Occupazioni e preoccupazioni.

Questo post è stato scritto da Paolo Natali il 27 agosto, 2015

occupazionibis

Immagini da una occupazione

Leggendo le cronache locali dei quotidiani di questi giorni, a proposito del tema “casa”, se ne ricava quanto segue:

  • In città sono in atto ormai da molti mesi (in alcuni casi da alcuni anni) diverse occupazioni di edifici di proprietà pubblica (vuoti ed inutilizzati da tempo), tra cui anche 35 alloggi Acer, che ospitano parecchie centinaia di persone ,il cui numero tende ad aumentare; negli stabili occupati sono nati anche bambini; le occupazioni sono state organizzate e vengono gestite da centri sociali e collettivi (Social log, ecc.). La situazione si è in qualche misura stabilizzata, anche se da un momento all’altro si prevedono operazioni di sgombero forzoso a seguito delle quali il Comune dovrà intervenire (non è chiaro come) per dare una risposta “umanitaria” a donne e bambini (ma pare che i nuclei familiari, comprensibilmente, non accettino di essere separati).

  • Il Comune non sa chi c’è dentro le case occupate. I comitati infatti hanno impedito l’accesso ai servizi sociali, e se ne capisce il motivo (vedi poi).

  • I centri sociali protestano in Comune contro gli sfratti. Il Comune li incontra ed ottiene per loro un incontro in Prefettura.

Da quanto sopra deduco:

  • I centri sociali hanno guadagnato, di fatto, una legittimazione pubblica come rappresentanti degli occupanti.

  • I centri sociali, d’altro canto, agli occhi di chi ha bisogno di una casa, sono oggi gli unici in grado di dare una risposta, ancorchè al di fuori delle regole.

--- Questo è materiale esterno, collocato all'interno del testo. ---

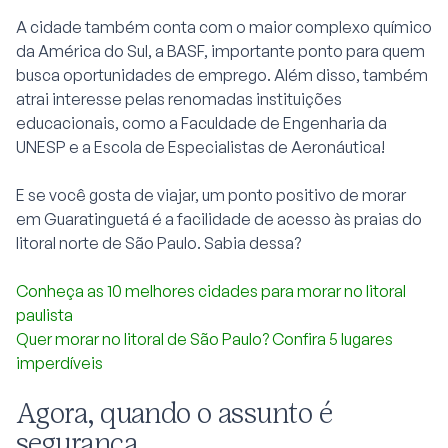
A cidade também conta com o maior complexo químico
da América do Sul, a BASF, importante ponto para quem
busca oportunidades de emprego. Além disso, também
atrai interesse pelas renomadas instituições
educacionais, como a Faculdade de Engenharia da
UNESP e a Escola de Especialistas de Aeronáutica!
E se você gosta de viajar, um ponto positivo de morar
em Guaratinguetá é a facilidade de acesso às praias do
litoral norte de São Paulo
. Sabia dessa?
Conheça as 10 melhores cidades para morar no litoral
paulista
Quer morar no litoral de São Paulo? Confira 5 lugares
imperdíveis
Agora, quando o assunto é
segurança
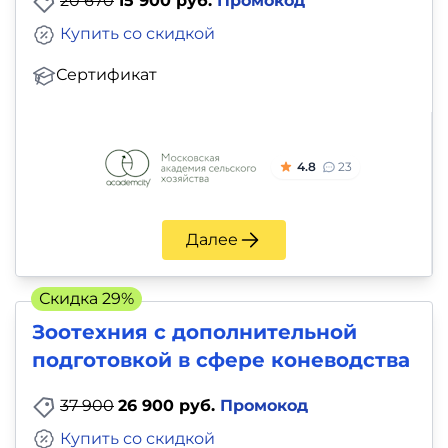
20 670
15 900 руб.
Промокод
Купить со скидкой
Сертификат
4.8
23
Далее
Скидка 29%
Зоотехния с дополнительной
подготовкой в сфере коневодства
37 900
26 900 руб.
Промокод
Купить со скидкой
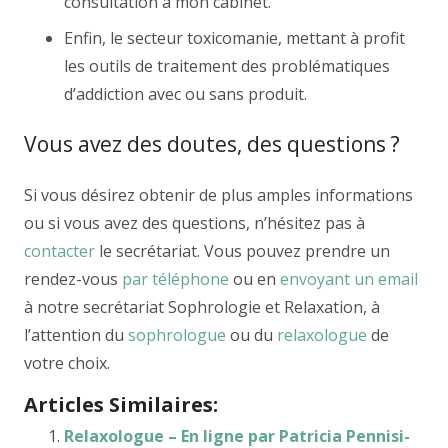
consultation à mon cabinet.
Enfin, le secteur toxicomanie, mettant à profit
les outils de traitement des problématiques
d’addiction avec ou sans produit.
Vous avez des doutes, des questions ?
Si vous désirez obtenir de plus amples informations
ou si vous avez des questions, n’hésitez pas à
contacter
le secrétariat. Vous pouvez prendre un
rendez-vous
par téléphone
ou en
envoyant un email
à notre secrétariat Sophrologie et Relaxation, à
l’attention du
sophrologue
ou du
relaxologue
de
votre choix.
Articles Similaires:
Relaxologue – En ligne par Patricia Pennisi-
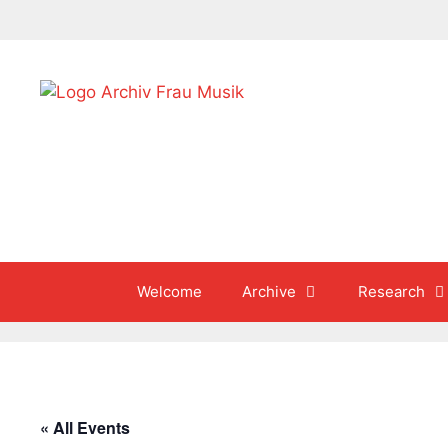
Skip
to
content
Welcome
Archive
Research
« All Events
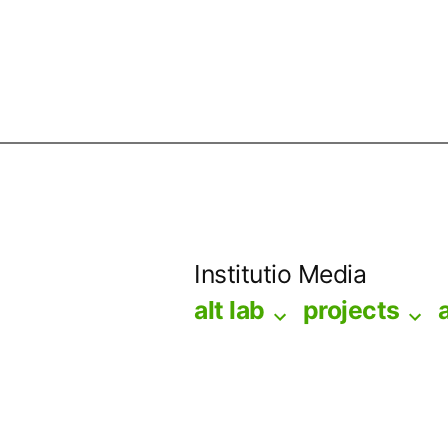
Skip
to
Institutio Media
content
alt lab
projects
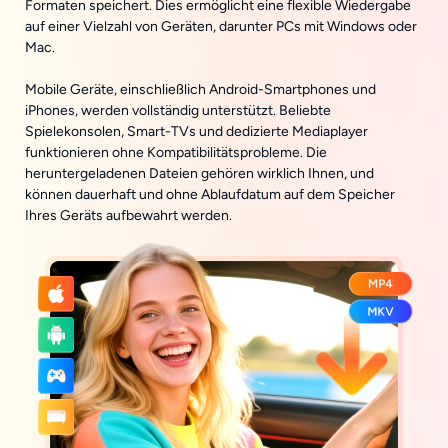
Formaten speichert. Dies ermöglicht eine flexible Wiedergabe
auf einer Vielzahl von Geräten, darunter PCs mit Windows oder
Mac.
Mobile Geräte, einschließlich Android-Smartphones und
iPhones, werden vollständig unterstützt. Beliebte
Spielekonsolen, Smart-TVs und dedizierte Mediaplayer
funktionieren ohne Kompatibilitätsprobleme. Die
heruntergeladenen Dateien gehören wirklich Ihnen, und
können dauerhaft und ohne Ablaufdatum auf dem Speicher
Ihres Geräts aufbewahrt werden.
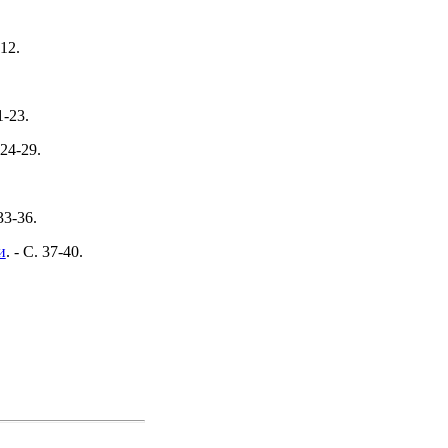
-12.
1-23.
 24-29.
 33-36.
и
. - C. 37-40.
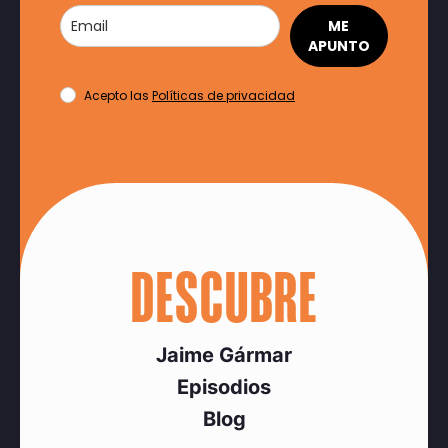
ME
APUNTO
Acepto las
Políticas de privacidad
DESCUBRE
Jaime Gármar
Episodios
Blog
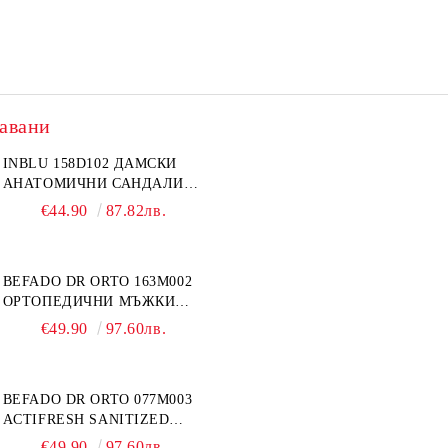
авани
INBLU 158D102 ДАМСКИ
АНАТОМИЧНИ САНДАЛИ
ОТ ЕСТЕСТВЕНА КОЖА,
€44.90
87.82лв.
БЕЖОВИ
BEFADO DR ORTO 163M002
ОРТОПЕДИЧНИ МЪЖКИ
ОБУВКИ ЗА ГИПСИРАН ИЛИ
€49.90
97.60лв.
СВРЪХ ОТЕКЪЛ КРАК
BEFADO DR ORTO 077M003
ACTIFRESH SANITIZED
ОРТОПЕДИЧНИ САНДАЛИ
€49.90
97.60лв.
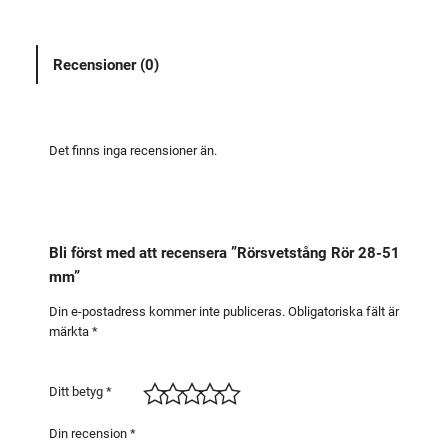
e
t
Recensioner (0)
s
t
å
n
Det finns inga recensioner än.
g
R
ö
r
Bli först med att recensera ”Rörsvetstång Rör 28-51
2
mm”
8
-
Din e-postadress kommer inte publiceras.
Obligatoriska fält är
märkta
*
5
1
m
Ditt betyg
*
m
m
Din recension
*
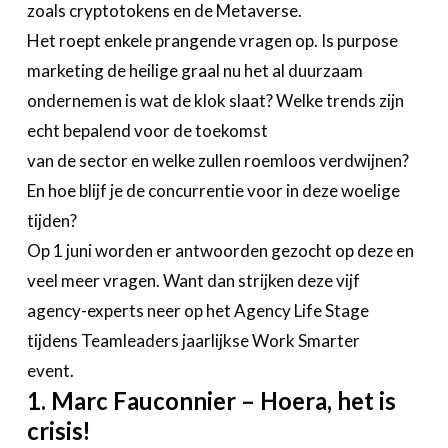
zoals cryptotokens en de Metaverse.
Het roept enkele prangende vragen op. Is purpose
marketing de heilige graal nu het al duurzaam
ondernemen is wat de klok slaat? Welke trends zijn
echt bepalend voor de toekomst
van de sector en welke zullen roemloos verdwijnen?
En hoe blijf je de concurrentie voor in deze woelige
tijden?
Op 1 juni worden er antwoorden gezocht op deze en
veel meer vragen. Want dan strijken deze vijf
agency-experts neer op het Agency Life Stage
tijdens Teamleaders jaarlijkse Work Smarter
event.
1. Marc Fauconnier – Hoera, het is
crisis!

  • Gli enti pubblici (Asl, Inps ecc.) hanno la responsabilità di avere lasciato per lungo tempo edifici inutilizzati senza accettare di sottoscrivere il protocollo proposto dal Comune per avere la disponibilità degli stessi, da destinare all’emergenza abitativa.

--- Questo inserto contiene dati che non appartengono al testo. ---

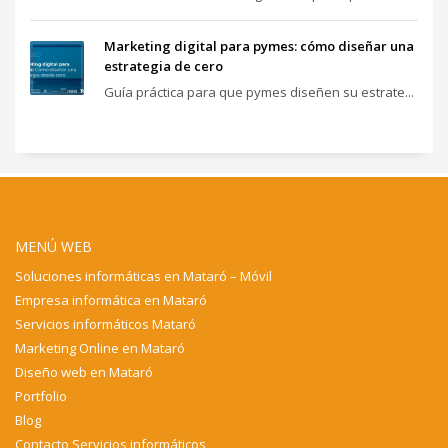
Marketing digital para pymes: cómo diseñar una
estrategia de cero
Guía práctica para que pymes diseñen su estrate...
MENÚ WEB
Soluciones informáticas en Mataró – Móvil
Empresa informática en Mataró
Servicios informáticos Mataró
Marketing Online en Mataró
Diseño web en Mataró
Portfolio
Blog
Contacto Servicios informáticos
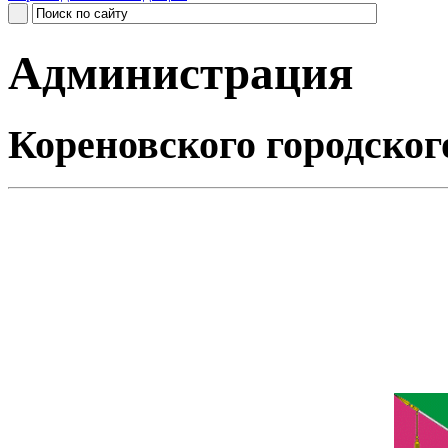
Администрация
Кореновского городског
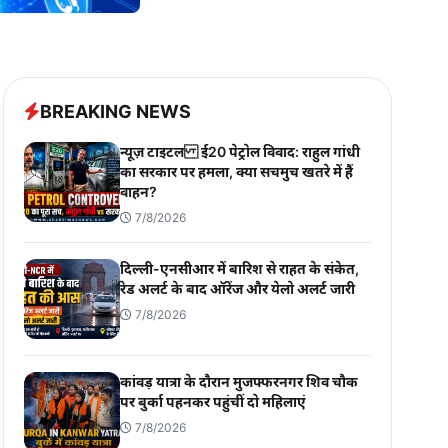
BREAKING NEWS
न्यूज़ टाइटल ई20 पेट्रोल विवाद: राहुल गांधी
का सरकार पर हमला, क्या सचमुच खतरे में हैं
वाहन?
7/8/2026
दिल्ली-एनसीआर में बारिश से राहत के संकेत,
रेड अलर्ट के बाद ऑरेंज और येलो अलर्ट जारी
7/8/2026
कांवड़ यात्रा के दौरान मुजफ्फरनगर शिव चौक
पर बुर्का पहनकर पहुंचीं दो महिलाएं
7/8/2026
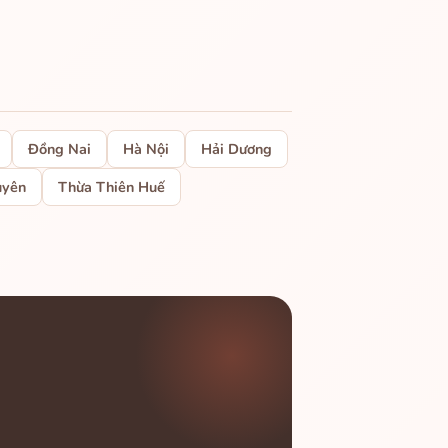
Đồng Nai
Hà Nội
Hải Dương
uyên
Thừa Thiên Huế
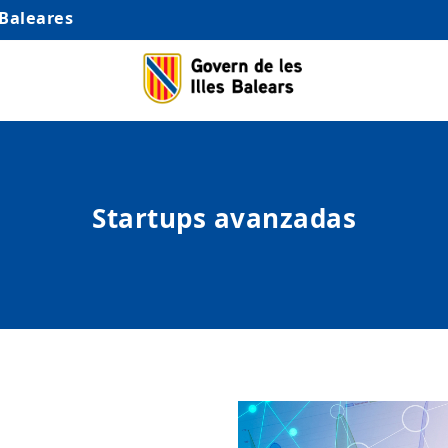
 Baleares
Startups avanzadas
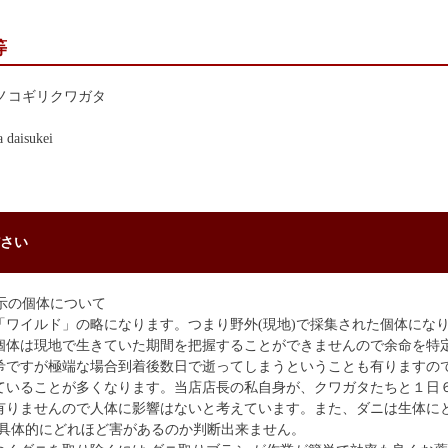
等
ノコギリクワガタ
a daisukei
さい
示の個体について
「ワイルド」の略になります。つまり野外(現地)で採集された個体にな
個体は現地で生きていた期間を把握することができませんので余命を特
希ですが極端な場合到着後数日で逝ってしまうということも有りますの
ていることが多くなります。当店店長の私自身が、クワガタたちと１日
有りませんので人体に影響はないと考えています。また、ダニは生体に
、具体的にどれほど害があるのか判断出来ません。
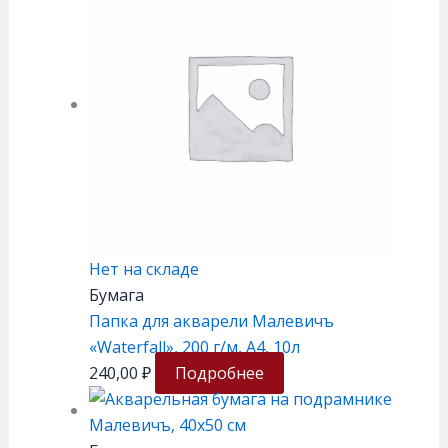
Нет на складе
Бумага
Папка для акварели Малевичъ
«Waterfall», 200 г/м, А4, 10л
240,00
₽
Подробнее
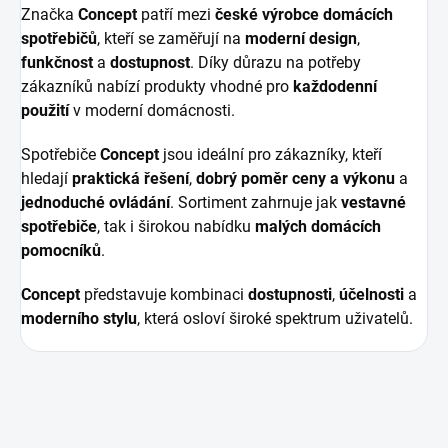
Značka
Concept
patří mezi
české výrobce domácích
spotřebičů
, kteří se zaměřují na
moderní design
,
funkčnost
a
dostupnost
. Díky důrazu na potřeby
zákazníků nabízí produkty vhodné pro
každodenní
použití
v moderní domácnosti.
Spotřebiče
Concept
jsou ideální pro zákazníky, kteří
hledají
praktická řešení
,
dobrý poměr ceny a výkonu
a
jednoduché ovládání
. Sortiment zahrnuje jak
vestavné
spotřebiče
, tak i širokou nabídku
malých domácích
pomocníků
.
Concept
představuje kombinaci
dostupnosti
,
účelnosti
a
moderního stylu
, která osloví široké spektrum uživatelů.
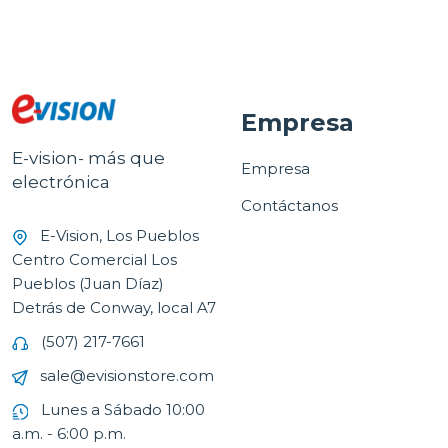
Empresa
E-vision- más que
Empresa
electrónica
Contáctanos
E-Vision, Los Pueblos
Centro Comercial Los
Pueblos (Juan Díaz)
Detrás de Conway, local A7
(507) 217-7661
sale@evisionstore.com
Lunes a Sábado 10:00
a.m. - 6:00 p.m.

  • Il Comune, da parte sua, non si dimostra in grado di dare risposta ad un bisogno di casa che non è neppure in grado di stimare (nei suoi aspetti quantitativi) e di ordinare secondo criteri di priorità sulla base di norme e regolamenti.

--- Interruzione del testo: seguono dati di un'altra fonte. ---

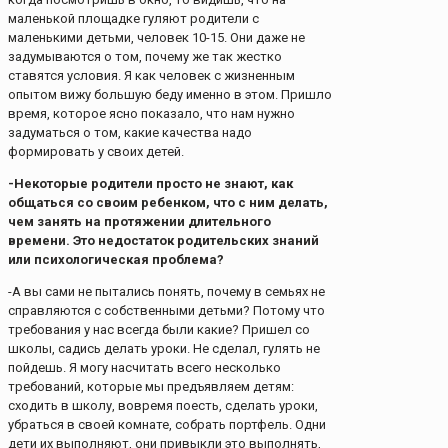
маленькой площадке гуляют родители с
маленькими детьми, человек 10-15. Они даже не
задумываются о том, почему же так жестко
ставятся условия. Я как человек с жизненным
опытом вижу большую беду именно в этом. Пришло
время, которое ясно показало, что нам нужно
задуматься о том, какие качества надо
формировать у своих детей.
-Некоторые родители просто не знают, как
общаться со своим ребенком, что с ним делать,
чем занять на протяжении длительного
времени. Это недостаток родительских знаний
или психологическая проблема?
-А вы сами не пытались понять, почему в семьях не
справляются с собственными детьми? Потому что
требования у нас всегда были какие? Пришел со
школы, садись делать уроки. Не сделал, гулять не
пойдешь. Я могу насчитать всего несколько
требований, которые мы предъявляем детям:
сходить в школу, вовремя поесть, сделать уроки,
убраться в своей комнате, собрать портфель. Одни
дети их выполняют, они привыкли это выполнять,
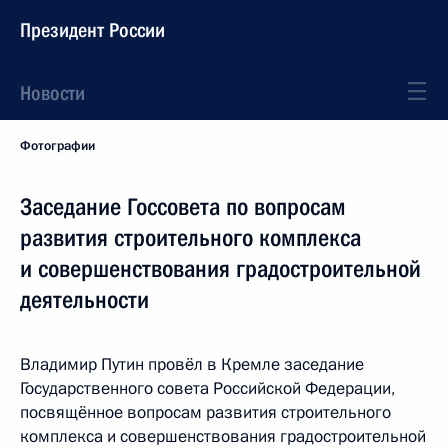
Президент России
Новости
Фотографии
Заседание Госсовета по вопросам
развития строительного комплекса
и совершенствования градостроительной
деятельности
Владимир Путин провёл в Кремле заседание
Государственного совета Российской Федерации,
посвящённое вопросам развития строительного
комплекса и совершенствования градостроительной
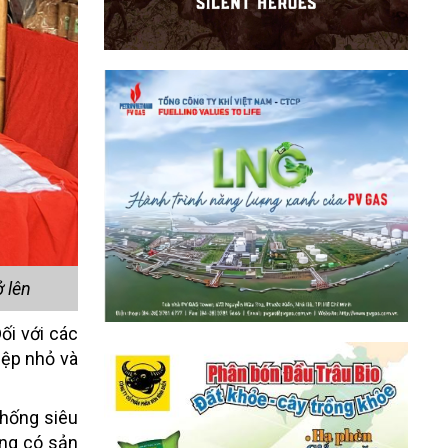
 lên
ối với các
iệp nhỏ và
thống siêu
ống có sản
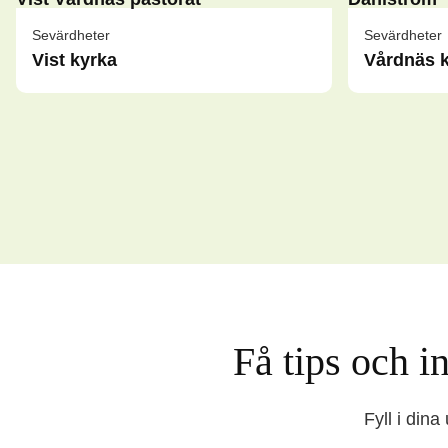
Sevärdheter
Sevärdheter
Vist kyrka
Vårdnäs 
Få tips och 
Fyll i din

  • Di fronte ad un problema e ad un bisogno reale si è di fatto tollerato una risposta sbagliata a questo bisogno, accreditando soggetti che si muovono nell’ illegalità accampando come giustificazione uno stato di necessità peraltro da verificare nei suoi termini oggettivi.

  • Ora la situazione è sfuggita di mano ed è assai difficile recuperarla, ripristinando una situazione di solidarietà non disgiunta da equità e legalità, dove chi ha bisogno della casa si rivolge ai servizi sociali e non ai comitati, perchè sa che i servizi sociali sono in grado, se se ne ha diritto, di dare una risposta a questo bisogno.

  • Se si riuscisse a tornare ad una situazione di normalità, si dovrebbe anche dichiarare con chiarezza che chi occupa perde ogni diritto alla casa. Ma il Comune deve essere in grado di gestire l’emergenza abitativa e di dare risposta al bisogno di casa di chi ne ha diritto.

Commenti dei lettori

Analisi chiara e condivisibile. Più complesso individuare le responsabilità in capo ai soggetti coinvolti, Istituzioni, Enti Pubblici, Centri sociali ecc. Io aggiungo anche il tessuto Sociale ed Economico, in altre parole, i cittadini di Bologna.
In presenza di un grave problema, risolverlo da soli è l’egoismo, risolverlo INSIEME è la POLITICA.(Don Lorenzo Milani) Solo così si potrà affrontare l’urgenza della emergenza abitativa, a cui si aggiunge il crescente flusso migratorio. TUTTI INTORNO A UN TAVOLO!